*What to work on:*
Reproduce the line that holds "dans la barre de droite." together with all the lines after it up to the end of the entries.

------ Supplied records

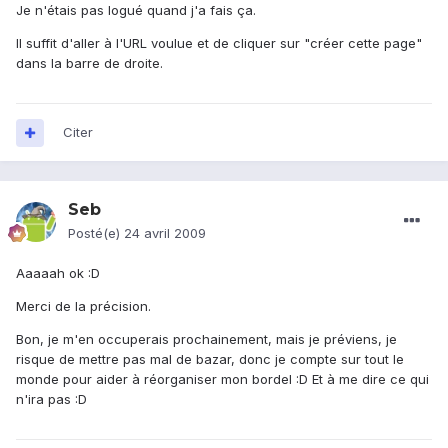
Je n'étais pas logué quand j'a fais ça.
Il suffit d'aller à l'URL voulue et de cliquer sur "créer cette page"
dans la barre de droite.
Citer
Seb
Posté(e)
24 avril 2009
Aaaaah ok :D
Merci de la précision.
Bon, je m'en occuperais prochainement, mais je préviens, je
risque de mettre pas mal de bazar, donc je compte sur tout le
monde pour aider à réorganiser mon bordel :D Et à me dire ce qui
n'ira pas :D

------------

*Output for this exercise:*
dans la barre de droite.
Citer
Seb
Posté(e)
24 avril 2009
Aaaaah ok :D
Merci de la précision.
Bon, je m'en occuperais prochainement, mais je préviens, je
risque de mettre pas mal de bazar, donc je compte sur tout le
monde pour aider à réorganiser mon bordel :D Et à me dire ce qui
n'ira pas :D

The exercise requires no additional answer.